> **Work instruction**:
For the records below, output word for word the lines from the one with "måndag-lördag alla öppettider." up to and including the one with "Mercedes EQS SUV". No pictures.

> **Entries provided**:
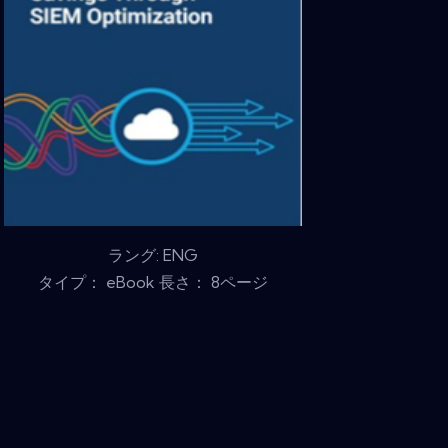
ラング: ENG
タイプ： eBook 長さ： 8ページ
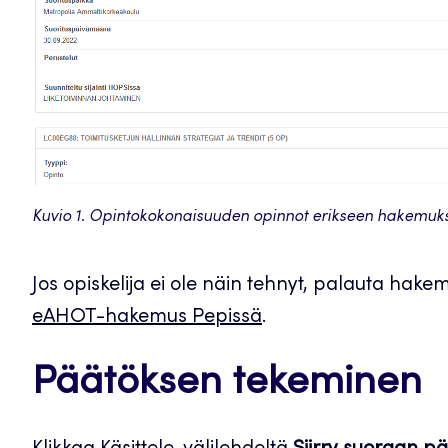
Kuvio 1. Opintokokonaisuuden opinnot erikseen hakemuks
Jos opiskelija ei ole näin tehnyt, palauta hakem
eAHOT-hakemus Pepissä
.
Päätöksen tekeminen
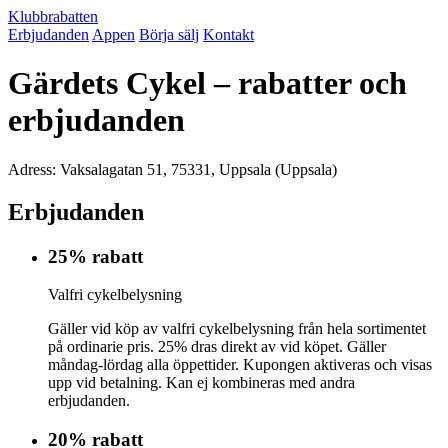
Klubbrabatten
Erbjudanden
Appen
Börja sälj
Kontakt
Gärdets Cykel – rabatter och
erbjudanden
Adress: Vaksalagatan 51, 75331, Uppsala (Uppsala)
Erbjudanden
25% rabatt
Valfri cykelbelysning
Gäller vid köp av valfri cykelbelysning från hela sortimentet
på ordinarie pris. 25% dras direkt av vid köpet. Gäller
måndag-lördag alla öppettider. Kupongen aktiveras och visas
upp vid betalning. Kan ej kombineras med andra
erbjudanden.
20% rabatt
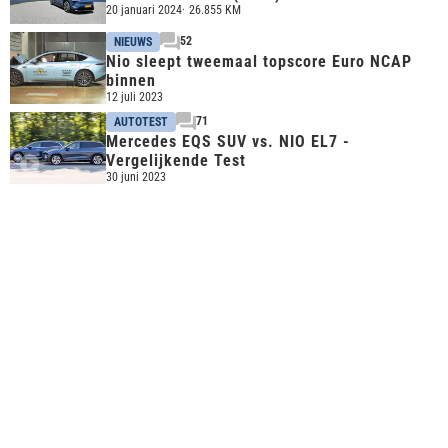
20 januari 2024
26.855 KM
52
NIEUWS
Nio sleept tweemaal topscore Euro NCAP
binnen
12 juli 2023
71
AUTOTEST
Mercedes EQS SUV vs. NIO EL7 -
Vergelijkende Test
30 juni 2023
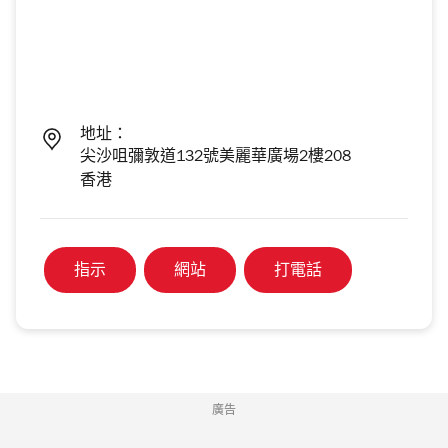
地址：
尖沙咀彌敦道132號美麗華廣場2樓208
香港
指示
網站
打電話
廣告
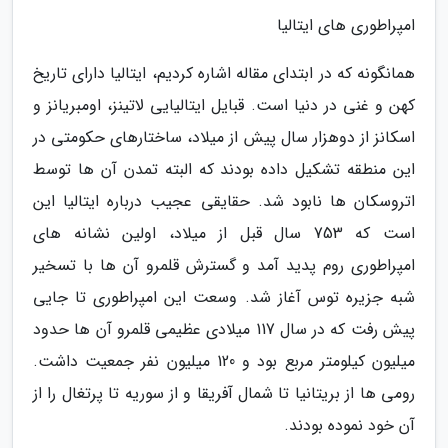
امپراطوری های ایتالیا
همانگونه که در ابتدای مقاله اشاره کردیم، ایتالیا دارای تاریخ
کهن و غنی در دنیا است. قبایل ایتالیایی لاتینز، اومبریانز و
اسکانز از دوهزار سال پیش از میلاد، ساختارهای حکومتی در
این منطقه تشکیل داده بودند که البته تمدن آن ها توسط
اتروسکان ها نابود شد. حقایقی عجیب درباره ایتالیا این
است که 753 سال قبل از میلاد، اولین نشانه های
امپراطوری روم پدید آمد و گسترش قلمرو آن ها با تسخیر
شبه جزیره توس آغاز شد. وسعت این امپراطوری تا جایی
پیش رفت که در سال 117 میلادی عظیمی قلمرو آن ها حدود
میلیون کیلومتر مربع بود و 120 میلیون نفر جمعیت داشت.
رومی ها از بریتانیا تا شمال آفریقا و از سوریه تا پرتغال را از
آن خود نموده بودند.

> **Solution for this exercise**:
måndag-lördag alla öppettider. Kupongen aktiveras och visas
upp vid betalning. Kan ej kombineras med andra
erbjudanden.
20% rabatt
20 januari 2024
26.855 KM
52
NIEUWS
Nio sleept tweemaal topscore Euro NCAP
binnen
12 juli 2023
71
AUTOTEST
Mercedes EQS SUV vs. NIO EL7 -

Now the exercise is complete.